Segment Start: EXTRACTED MATERIAL

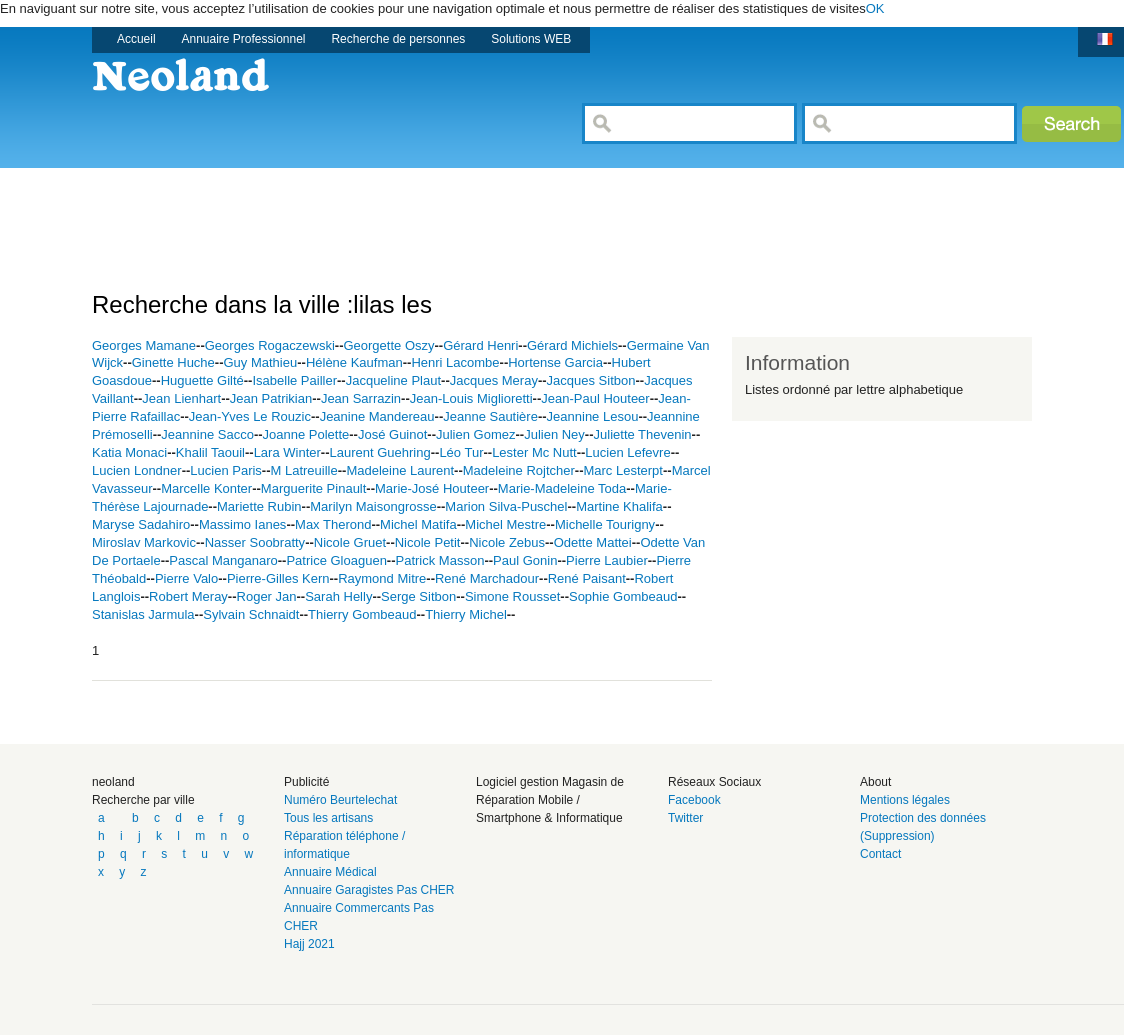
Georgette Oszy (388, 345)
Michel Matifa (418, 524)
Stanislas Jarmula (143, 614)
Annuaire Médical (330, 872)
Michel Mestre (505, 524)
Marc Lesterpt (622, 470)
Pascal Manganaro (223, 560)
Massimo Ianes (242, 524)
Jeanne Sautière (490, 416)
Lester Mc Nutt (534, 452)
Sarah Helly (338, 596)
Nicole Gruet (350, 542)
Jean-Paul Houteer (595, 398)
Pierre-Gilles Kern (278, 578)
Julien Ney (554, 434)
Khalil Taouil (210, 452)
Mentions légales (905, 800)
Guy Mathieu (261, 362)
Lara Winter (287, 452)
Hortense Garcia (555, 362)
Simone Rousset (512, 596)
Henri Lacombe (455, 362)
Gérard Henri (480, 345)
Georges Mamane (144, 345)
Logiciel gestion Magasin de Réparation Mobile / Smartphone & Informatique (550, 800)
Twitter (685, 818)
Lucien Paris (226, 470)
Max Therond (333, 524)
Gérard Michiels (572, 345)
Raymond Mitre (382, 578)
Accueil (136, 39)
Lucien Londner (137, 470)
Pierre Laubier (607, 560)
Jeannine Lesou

Segment End: EXTRACTED MATERIAL

WHAT THE TASK ASKS ->
Every entry above needs to be duplicated exactly, without its images.

TASK OUTPUT ->
Georgette Oszy (388, 345)
Michel Matifa (418, 524)
Stanislas Jarmula (143, 614)
Annuaire Médical (330, 872)
Michel Mestre (505, 524)
Marc Lesterpt (622, 470)
Pascal Manganaro (223, 560)
Massimo Ianes (242, 524)
Jeanne Sautière (490, 416)
Lester Mc Nutt (534, 452)
Sarah Helly (338, 596)
Nicole Gruet (350, 542)
Jean-Paul Houteer (595, 398)
Pierre-Gilles Kern (278, 578)
Julien Ney (554, 434)
Khalil Taouil (210, 452)
Mentions légales (905, 800)
Guy Mathieu (261, 362)
Lara Winter (287, 452)
Hortense Garcia (555, 362)
Simone Rousset (512, 596)
Henri Lacombe (455, 362)
Gérard Henri (480, 345)
Georges Mamane (144, 345)
Logiciel gestion Magasin de Réparation Mobile / Smartphone & Informatique (550, 800)
Twitter (685, 818)
Lucien Paris (226, 470)
Max Therond (333, 524)
Gérard Michiels (572, 345)
Raymond Mitre (382, 578)
Accueil (136, 39)
Lucien Londner (137, 470)
Pierre Laubier (607, 560)
Jeannine Lesou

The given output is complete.